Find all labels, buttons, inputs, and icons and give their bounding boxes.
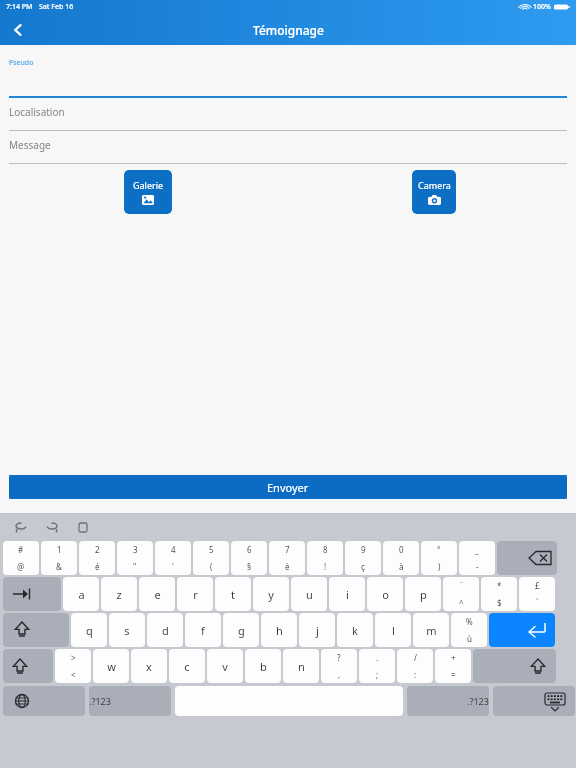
staticText: + <box>451 652 456 663</box>
staticText: m <box>426 623 437 638</box>
button[interactable]: .?123 <box>89 686 171 716</box>
button[interactable]: _ <box>459 541 495 575</box>
staticText: 100% <box>533 2 551 12</box>
staticText: 3 <box>133 544 138 555</box>
button[interactable]: c <box>169 649 205 683</box>
button[interactable]: Galerie <box>124 170 172 214</box>
staticText: b <box>260 659 267 674</box>
button[interactable]: j <box>299 613 335 647</box>
staticText: z <box>116 587 122 602</box>
staticText: x <box>146 659 152 674</box>
button[interactable]: / <box>397 649 433 683</box>
button[interactable]: > <box>55 649 91 683</box>
button[interactable]: * <box>481 577 517 611</box>
button[interactable]: 5 <box>193 541 229 575</box>
button[interactable]: . <box>359 649 395 683</box>
staticText: ¨ <box>459 580 464 591</box>
staticText: £ <box>535 580 540 591</box>
staticText: $ <box>497 597 502 608</box>
button[interactable]: 7 <box>269 541 305 575</box>
staticText: à <box>399 561 404 572</box>
button[interactable]: Return <box>489 613 555 647</box>
staticText: . <box>376 652 379 663</box>
staticText: j <box>316 623 319 638</box>
staticText: § <box>247 561 252 572</box>
button[interactable]: u <box>291 577 327 611</box>
button[interactable]: v <box>207 649 243 683</box>
button[interactable]: t <box>215 577 251 611</box>
button[interactable]: Back <box>5 17 31 43</box>
button[interactable]: z <box>101 577 137 611</box>
staticText: g <box>238 623 245 638</box>
button[interactable]: g <box>223 613 259 647</box>
staticText: d <box>162 623 169 638</box>
button[interactable]: .?123 <box>407 686 489 716</box>
button[interactable]: 4 <box>155 541 191 575</box>
staticText: ç <box>361 561 365 572</box>
button[interactable]: Message <box>9 131 567 164</box>
button[interactable]: 8 <box>307 541 343 575</box>
button[interactable]: e <box>139 577 175 611</box>
button[interactable]: Shift <box>3 649 53 683</box>
button[interactable]: Tab <box>3 577 61 611</box>
staticText: n <box>298 659 305 674</box>
staticText: v <box>222 659 228 674</box>
button[interactable]: w <box>93 649 129 683</box>
button[interactable]: + <box>435 649 471 683</box>
button[interactable]: 6 <box>231 541 267 575</box>
button[interactable]: f <box>185 613 221 647</box>
staticText: < <box>71 669 76 680</box>
button[interactable]: s <box>109 613 145 647</box>
button[interactable]: h <box>261 613 297 647</box>
button[interactable]: Caps lock <box>3 613 69 647</box>
button[interactable]: n <box>283 649 319 683</box>
button[interactable]: Localisation <box>9 98 567 131</box>
button[interactable]: Undo <box>10 516 32 538</box>
staticText: # <box>18 544 24 555</box>
staticText: ' <box>172 561 174 572</box>
button[interactable]: m <box>413 613 449 647</box>
button[interactable]: 2 <box>79 541 115 575</box>
button[interactable]: 1 <box>41 541 77 575</box>
staticText: .?123 <box>89 695 111 707</box>
button[interactable]: l <box>375 613 411 647</box>
button[interactable]: q <box>71 613 107 647</box>
button[interactable]: Redo <box>41 516 63 538</box>
button[interactable]: y <box>253 577 289 611</box>
button[interactable]: # <box>3 541 39 575</box>
button[interactable]: Language <box>3 686 85 716</box>
button[interactable]: 9 <box>345 541 381 575</box>
button[interactable]: £ <box>519 577 555 611</box>
button[interactable]: r <box>177 577 213 611</box>
staticText: a <box>78 587 85 602</box>
button[interactable]: p <box>405 577 441 611</box>
button[interactable]: k <box>337 613 373 647</box>
button[interactable]: 0 <box>383 541 419 575</box>
staticText: .?123 <box>467 695 489 707</box>
button[interactable]: ° <box>421 541 457 575</box>
button[interactable]: Backspace <box>497 541 557 575</box>
button[interactable]: Envoyer <box>9 475 567 499</box>
staticText: Galerie <box>133 179 164 191</box>
button[interactable]: ¨ <box>443 577 479 611</box>
button[interactable]: Camera <box>412 170 456 214</box>
staticText: Camera <box>418 179 451 191</box>
button[interactable]: Pseudo <box>9 56 567 98</box>
button[interactable]: ? <box>321 649 357 683</box>
staticText: : <box>414 669 417 680</box>
staticText: o <box>382 587 389 602</box>
button[interactable]: Hide keyboard <box>493 686 575 716</box>
button[interactable]: % <box>451 613 487 647</box>
staticText: u <box>306 587 313 602</box>
button[interactable]: x <box>131 649 167 683</box>
button[interactable]: a <box>63 577 99 611</box>
button[interactable]: Shift <box>473 649 556 683</box>
button[interactable]: Paste <box>72 516 94 538</box>
button[interactable]: b <box>245 649 281 683</box>
button[interactable]: 3 <box>117 541 153 575</box>
staticText: k <box>352 623 358 638</box>
button[interactable]: o <box>367 577 403 611</box>
button[interactable]: d <box>147 613 183 647</box>
button[interactable]: i <box>329 577 365 611</box>
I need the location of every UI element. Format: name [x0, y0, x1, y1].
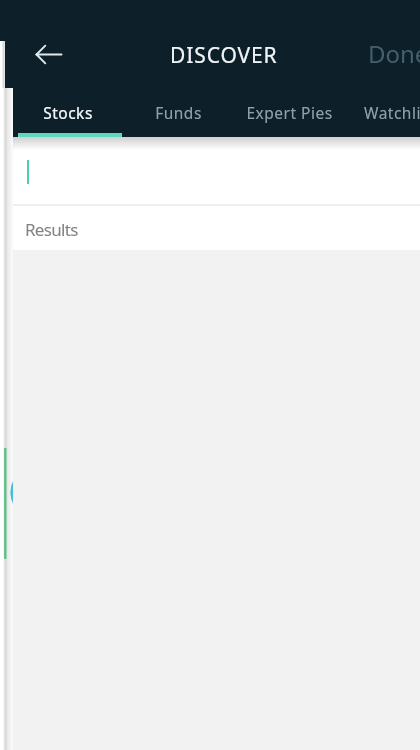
- staticText: Stocks: [43, 102, 93, 123]
- button[interactable]: Watchlist: [346, 88, 420, 137]
- staticText: DISCOVER: [170, 41, 278, 70]
- staticText: Expert Pies: [246, 102, 333, 123]
- button[interactable]: Done: [365, 41, 420, 88]
- staticText: Funds: [155, 102, 202, 123]
- staticText: Done: [368, 37, 420, 70]
- button[interactable]: Stocks: [13, 88, 124, 137]
- button[interactable]: Back: [25, 31, 73, 78]
- staticText: Watchlist: [364, 102, 420, 123]
- staticText: Results: [25, 218, 78, 241]
- button[interactable]: Funds: [124, 88, 235, 137]
- button[interactable]: Expert Pies: [235, 88, 346, 137]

**Activity**
Your task is to copy each line from the material above that includes the word "Done".

**The answer**
- button[interactable]: Done: [365, 41, 420, 88]
- staticText: Done: [368, 37, 420, 70]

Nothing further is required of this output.